[Records shown — start]

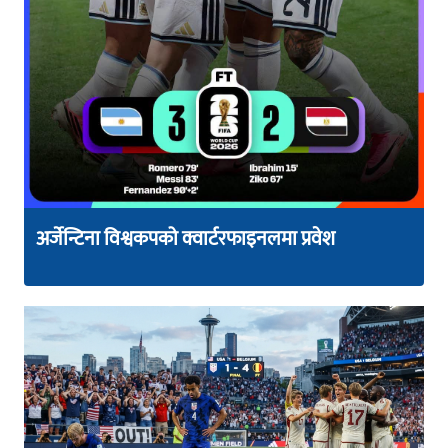
अर्जेन्टिना विश्वकपको क्वार्टरफाइनलमा प्रवेश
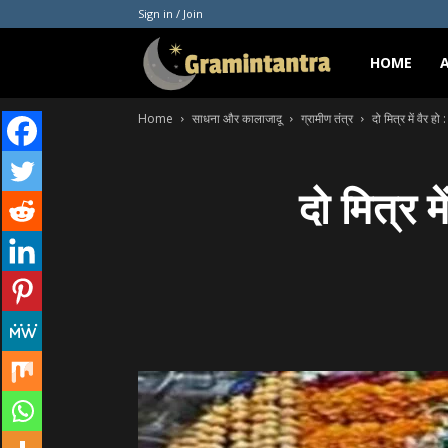
Sign in / Join
Gramintantra
HOME
Home
साधना और कालाजादू
ग्रामीण तंत्र
दो मित्र में वैर हो 
दो मित्र म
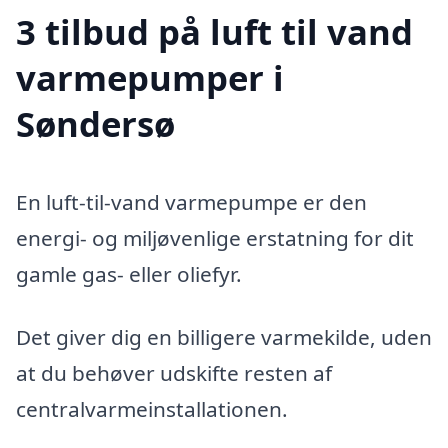
3 tilbud på luft til vand
varmepumper i
Søndersø
En luft-til-vand varmepumpe er den
energi- og miljøvenlige erstatning for dit
gamle gas- eller oliefyr.
Det giver dig en billigere varmekilde, uden
at du behøver udskifte resten af
centralvarmeinstallationen.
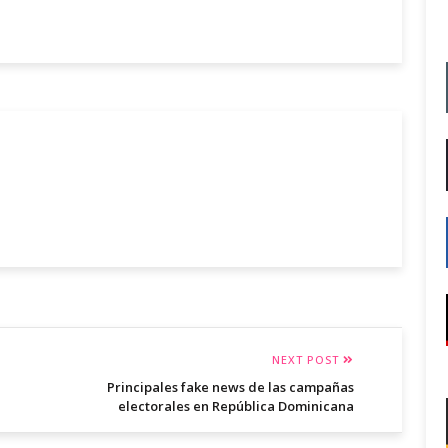
NEXT POST
Principales fake news de las campañas
electorales en República Dominicana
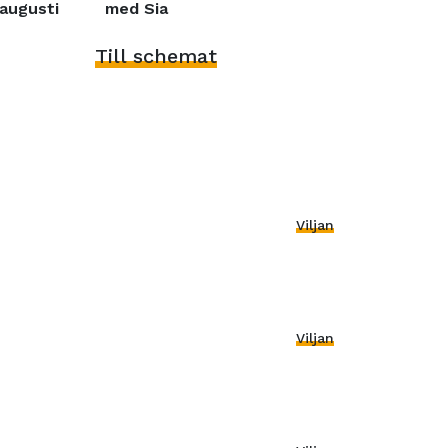
augusti
med Sia
Till schemat
Viljan
Viljan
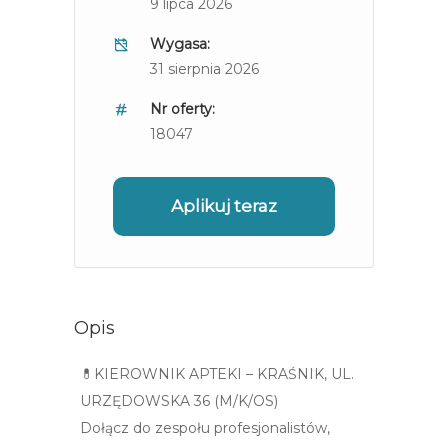
9 lipca 2026
Wygasa:
31 sierpnia 2026
Nr oferty:
18047
Aplikuj teraz
Opis
💊KIEROWNIK APTEKI – KRAŚNIK, UL.
URZĘDOWSKA 36 (M/K/OS)
Dołącz do zespołu profesjonalistów,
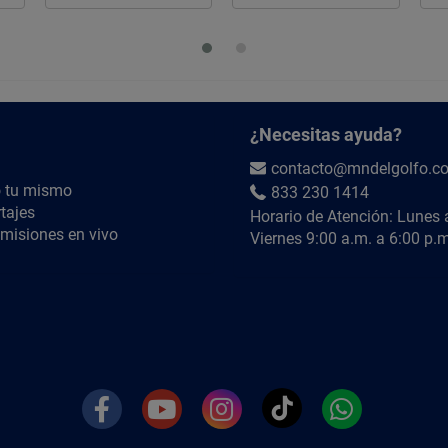
¿Necesitas ayuda?
contacto@mndelgolfo.c
 tu mismo
833 230 1414
tajes
Horario de Atención: Lunes 
misiones en vivo
Viernes 9:00 a.m. a 6:00 p.m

[Records shown — finish]

_Activity_
Everything in the data except the pictures must appear in your answer unchanged.

_Output for this task_
अर्जेन्टिना विश्वकपको क्वार्टरफाइनलमा प्रवेश
Sign in / Join
Gramintantra
HOME
Home
साधना और कालाजादू
ग्रामीण तंत्र
दो मित्र में वैर हो 
दो मित्र म
3 tilbud på luft til vand
varmepumper i
Søndersø
En luft-til-vand varmepumpe er den
energi- og miljøvenlige erstatning for dit
gamle gas- eller oliefyr.
Det giver dig en billigere varmekilde, uden
at du behøver udskifte resten af
centralvarmeinstallationen.
NEXT POST
Principales fake news de las campañas
electorales en República Dominicana
augusti
med Sia
Till schemat
Viljan
Viljan
9 lipca 2026
Wygasa:
31 sierpnia 2026
Nr oferty:
18047
Aplikuj teraz
Opis
💊KIEROWNIK APTEKI – KRAŚNIK, UL.
URZĘDOWSKA 36 (M/K/OS)
Dołącz do zespołu profesjonalistów,
¿Necesitas ayuda?
contacto@mndelgolfo.c
 tu mismo
833 230 1414
tajes
Horario de Atención: Lunes 
misiones en vivo
Viernes 9:00 a.m. a 6:00 p.m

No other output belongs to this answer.